Healthcare IT More at Ease About Putting Sensitive Data in the Cloud

A recent survey by Datamation found that healthcare IT pros are becoming more comfortable putting sensitive data in the cloud. In fact, many are seeing the cloud as a way to improve their data security.

Twenty-nine percent of the 108 respondents said that reducing costs was their top cloud priority in 2019; 19 percent of respondent said using cloud to access tools for artificial intelligence, machine learning, or big data was a top cloud priority; 10 percent said that streamlining administration was a top priority; and a similar percentage said that expanding mobility deployments was a priority.

Forty-nine percent of respondents said they expect their budget for cloud computing to grow by 10 percent to 25 percent over the next one to two years. Another 14 percent said they anticipate their budget to grow by 25 percent to 50 percent, and 7 percent expect their budget to soar by more than 50 percent. Thirty percent said they assume their cloud computing budget will stay the same or decline.

Seventy percent of respondents said that the applications they deploy to the cloud are mission critical, a major change from only a few years ago.

The survey also found that the use of multicloud is increasing significantly due to concerns about vendor lock-in and a wish to mix and match vendor tools, such as AI, machine learning, and big data analytics.

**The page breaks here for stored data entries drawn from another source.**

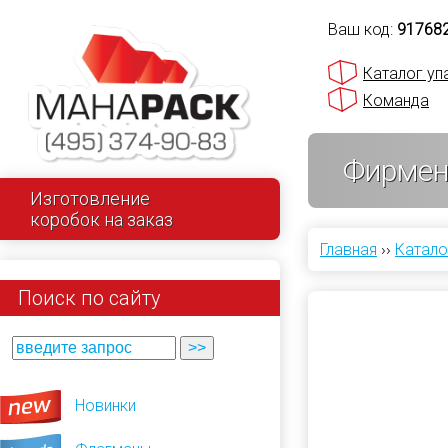
Ваш код:
91768
Каталог уп
Команда
Фирмен
Изготовление
коробок на заказ
Главная
››
Катало
Поиск по сайту
Новинки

A majority of respondents said they employ two or more cloud providers, with 23 percent using three or more providers.

“A multicloud strategy gives you a single pane of glass to identify and monitor the data in your various clouds,” explained Dave Dimond, chief technology officer and distinguished engineer at Dell EMC’s Global Healthcare Business.

Technavio recently forecasted that the global healthcare cloud market would reach $16.4 billion in 2022, increasing at a compound annual growth rate of 22 percent.

The software-as-a-service (SaaS) segment is projected to reach 65 percent of the total market by 2022, a 3 percent increase in market share from 2017. Other healthcare cloud market segments expected to grow include infrastructure as a service (IaaS) and platform as a service (PaaS).